Rutgers protein scientist, who competed against a computer program, says machine learning will advance biotechnology

Vikas Nanda has spent more than two decades studying the intricacies of proteins, the highly complex substances present in all living organisms. The Rutgers scientist has long contemplated how the unique patterns of amino acids that compose proteins determine whether they become anything from hemoglobin to collagen, as well as the subsequent, mysterious step of self-assembly where only certain proteins clump together to form even more complex substances.

So, when scientists wanted to conduct an experiment pitting a human – one with a profound, intuitive understanding of protein design and self-assembly – against the predictive capabilities of an artificially intelligent computer program, Nanda, a researcher at the Center for Advanced Biotechnology and Medicine (CABM) at Rutgers, was one of those at the top of the list.

Now, the results to see who – or what – could do a better job at predicting which protein sequences would combine most successfully are out. Nanda, along with researchers at Argonne National Laboratory in Illinois and colleagues from throughout the nation, reports in Nature Chemistry that the battle was close but decisive. The competition matching Nanda and several colleagues against an artificial intelligence (AI) program has been won, ever so slightly, by the computer program.

Scientists are deeply interested in protein self-assembly because they believe understanding it better could help them design a host of revolutionary products for medical and industrial uses, such as artificial human tissue for wounds and catalysts for new chemical products.

“Despite our extensive expertise, the AI did as good or better on several data sets, showing the tremendous potential of machine learning to overcome human bias,” said Nanda, a professor in the Department of Biochemistry and Molecular Biology at Rutgers Robert Wood Johnson Medical School.

Proteins are made of large numbers of amino acids joined end to end. The chains fold up to form three-dimensional molecules with complex shapes. The precise shape of each protein, along with the amino acids it contains, determines what it does. Some researchers, such as Nanda, engage in “protein design,” creating sequences that produce new proteins. Recently, Nanda and a team of researchers designed a synthetic protein that quickly detects VX, a dangerous nerve agent, and could pave the way for new biosensors and treatments.

For reasons that are largely unknown, proteins will self-assemble with other proteins to form superstructures important in biology. Sometimes, proteins look to be following a design, such as when they self-assemble into a protective outer shell of a virus, known as a capsid. In other cases, they self-assemble when something goes wrong, forming deadly biological structures associated with diseases as varied as Alzheimer’s and sickle cell.

“Understanding protein self-assembly is fundamental to making advances in many fields, including medicine and industry,” Nanda said.

In the experiment, Nanda and five other colleagues were given a list of proteins and asked to predict which ones were likely to self-assemble.
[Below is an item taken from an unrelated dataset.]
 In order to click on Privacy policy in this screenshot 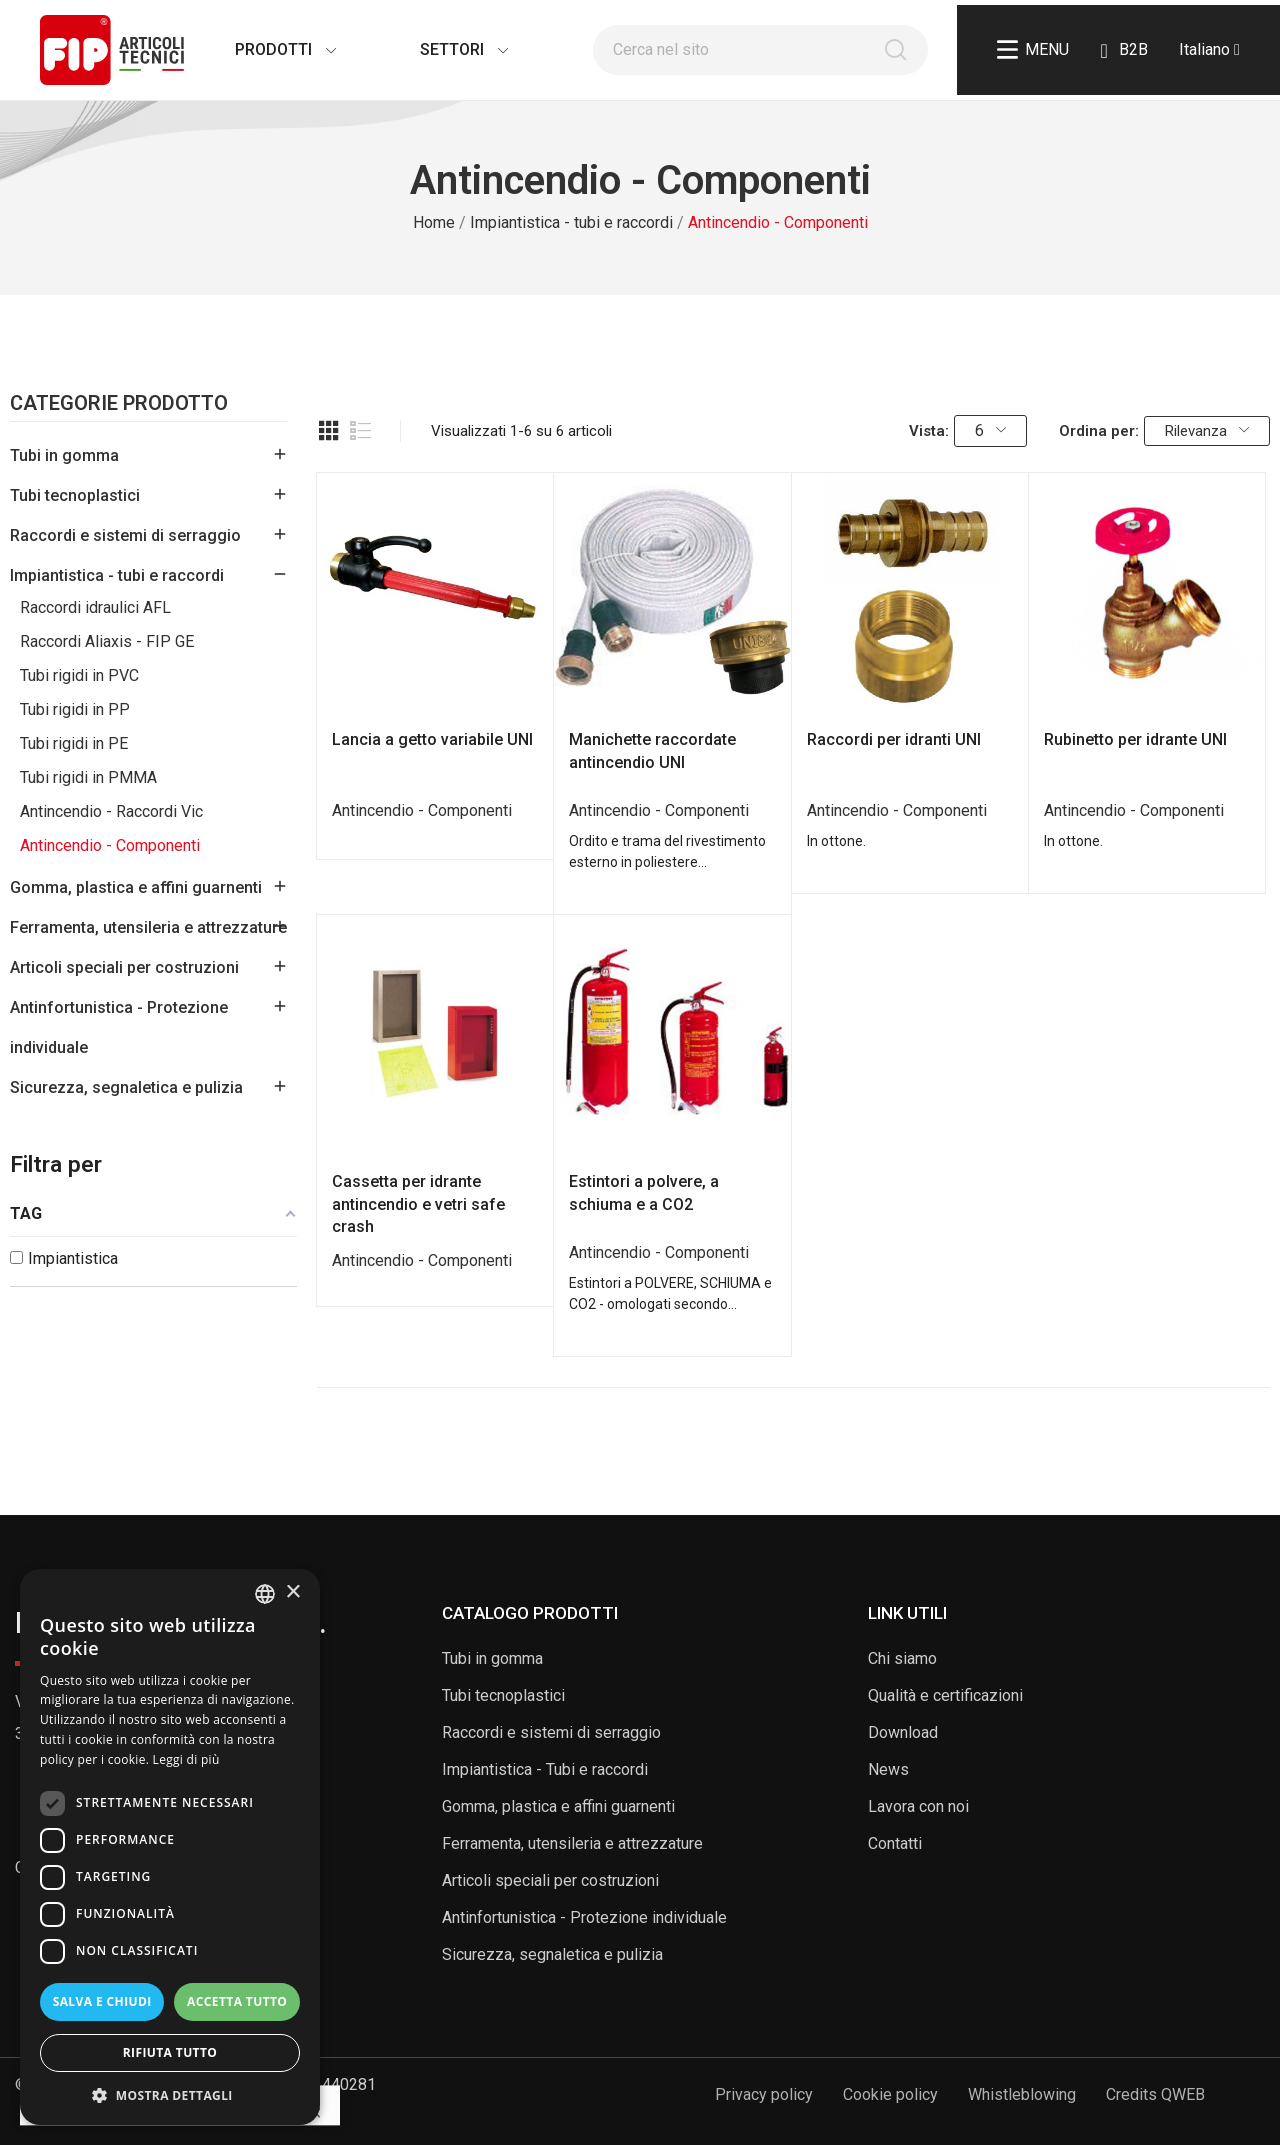 , I will do `click(764, 2094)`.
Their predictions were compared to those made by the computer program. 

The human experts, employing rules of thumb based on their observation of protein behavior in experiments, including patterns of electrical charges and degree of aversion to water, chose 11 proteins they predicted would self-assemble. The computer program, based on an advanced machine-learning system, chose nine proteins.

The humans were correct for six out of the 11 proteins they chose. The computer program earned a higher percentage, with six out of the nine proteins it recommended able to self-assemble.

The experiment showed that the human experts “favored” some amino acids over others, sometimes leading them to incorrect choices. Also, the computer program correctly pointed to some proteins with qualities that didn’t make them obvious choices for self-assembly, opening the door to further inquiry.

The experience has made Nanda, once a doubter of machine learning for protein assembly investigations, more open to the technique.

“We’re working to get a fundamental understanding of the chemical nature of interactions that lead to self-assembly, so I worried that using these programs would prevent important insights,” Nanda said. “But what I’m beginning to really understand is that machine learning is just another tool, like any other.”

Other researchers on the paper included Rohit Batra, Henry Chan, Srilok Srinivasan, Harry Fry and Subramanian Sankaranarayanan, all with the Argonne National Laboratory; Troy Loeffler, SLAC National Accelerator Laboratory; Honggang Cui, Johns Hopkins University; Ivan Korendovych, Syracuse University; Liam Palmer, Northwestern University; and Lee Solomon, George Mason University.